─── RECORD EXTRACTS ───

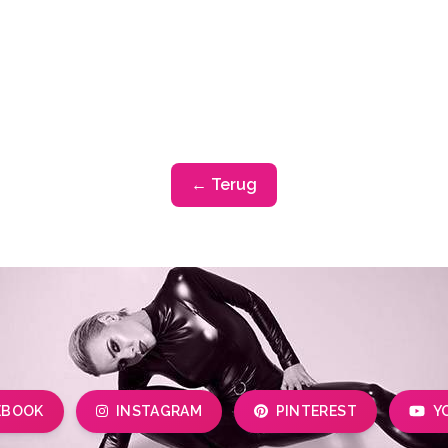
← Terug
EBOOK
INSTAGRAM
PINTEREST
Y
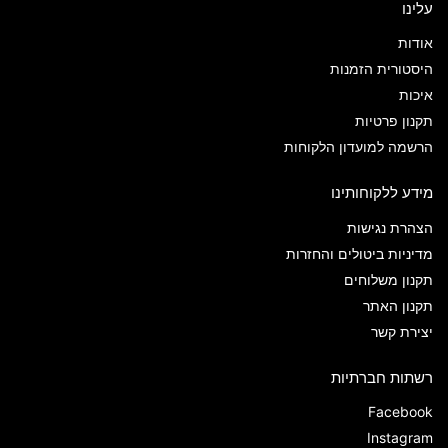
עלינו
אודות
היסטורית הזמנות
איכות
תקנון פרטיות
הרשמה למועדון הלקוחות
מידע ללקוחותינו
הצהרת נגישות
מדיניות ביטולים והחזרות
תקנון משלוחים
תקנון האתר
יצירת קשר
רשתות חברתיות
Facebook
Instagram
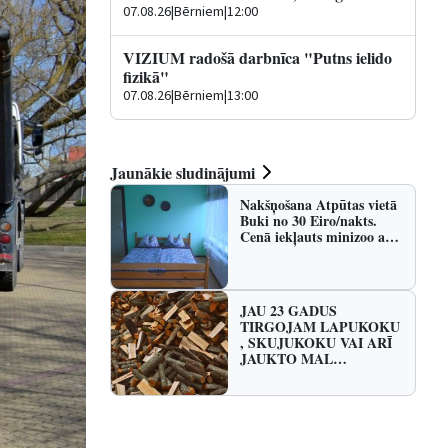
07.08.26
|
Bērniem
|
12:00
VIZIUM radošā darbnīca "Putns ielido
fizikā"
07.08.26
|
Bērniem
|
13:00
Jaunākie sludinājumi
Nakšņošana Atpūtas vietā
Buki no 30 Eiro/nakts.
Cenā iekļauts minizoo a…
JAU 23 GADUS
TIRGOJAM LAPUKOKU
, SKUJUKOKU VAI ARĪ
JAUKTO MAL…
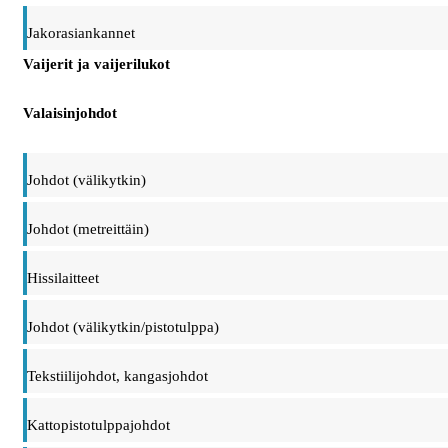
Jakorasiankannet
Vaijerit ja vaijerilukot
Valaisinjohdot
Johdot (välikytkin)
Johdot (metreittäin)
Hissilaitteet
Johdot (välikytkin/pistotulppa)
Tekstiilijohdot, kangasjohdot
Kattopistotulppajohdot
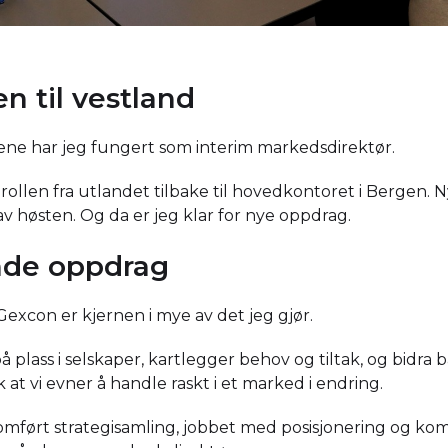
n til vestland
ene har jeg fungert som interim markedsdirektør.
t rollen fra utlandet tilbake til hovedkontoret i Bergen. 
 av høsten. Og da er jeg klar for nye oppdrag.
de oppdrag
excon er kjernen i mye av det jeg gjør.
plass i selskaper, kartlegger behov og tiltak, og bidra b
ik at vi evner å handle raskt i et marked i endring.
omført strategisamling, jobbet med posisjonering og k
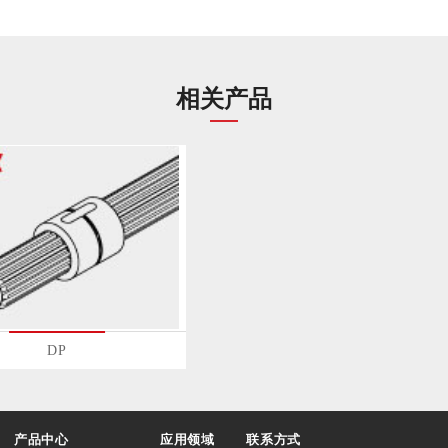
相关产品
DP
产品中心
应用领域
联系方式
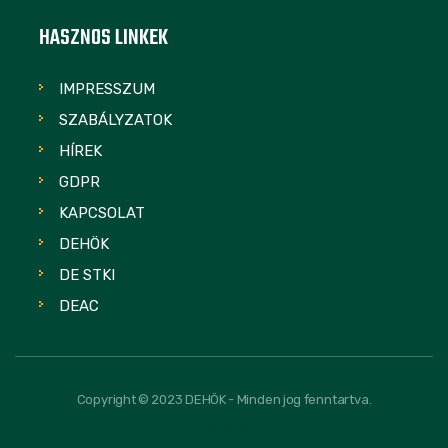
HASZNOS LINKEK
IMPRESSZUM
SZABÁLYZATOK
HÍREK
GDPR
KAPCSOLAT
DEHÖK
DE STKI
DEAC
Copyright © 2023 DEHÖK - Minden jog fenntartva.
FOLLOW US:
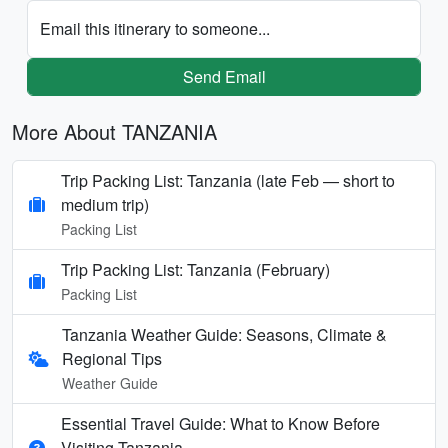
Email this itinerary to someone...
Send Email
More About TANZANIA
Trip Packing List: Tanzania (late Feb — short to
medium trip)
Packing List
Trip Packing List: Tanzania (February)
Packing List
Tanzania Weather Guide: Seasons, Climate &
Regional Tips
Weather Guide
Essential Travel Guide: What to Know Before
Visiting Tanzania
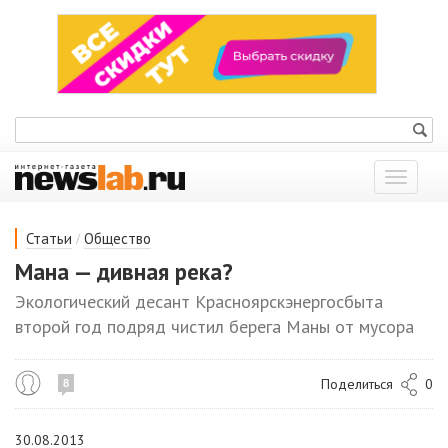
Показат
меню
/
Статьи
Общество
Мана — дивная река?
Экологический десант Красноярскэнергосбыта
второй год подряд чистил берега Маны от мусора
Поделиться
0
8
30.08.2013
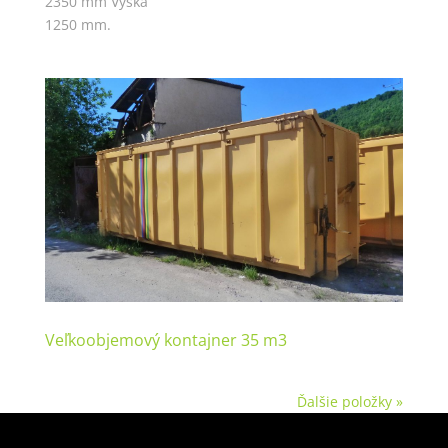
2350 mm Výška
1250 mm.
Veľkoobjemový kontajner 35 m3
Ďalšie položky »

───

» **ASSIGNMENT**
Print, with pictures removed, exactly the lines of the records above from the top through the line containing "Nakšņošana Atpūtas vietā".

» **ANSWER AREA**
← Terug
EBOOK
INSTAGRAM
PINTEREST
Y
עלינו
אודות
היסטורית הזמנות
איכות
תקנון פרטיות
הרשמה למועדון הלקוחות
מידע ללקוחותינו
הצהרת נגישות
מדיניות ביטולים והחזרות
תקנון משלוחים
תקנון האתר
יצירת קשר
רשתות חברתיות
Facebook
Instagram
07.08.26
|
Bērniem
|
12:00
VIZIUM radošā darbnīca "Putns ielido
fizikā"
07.08.26
|
Bērniem
|
13:00
Jaunākie sludinājumi
Nakšņošana Atpūtas vietā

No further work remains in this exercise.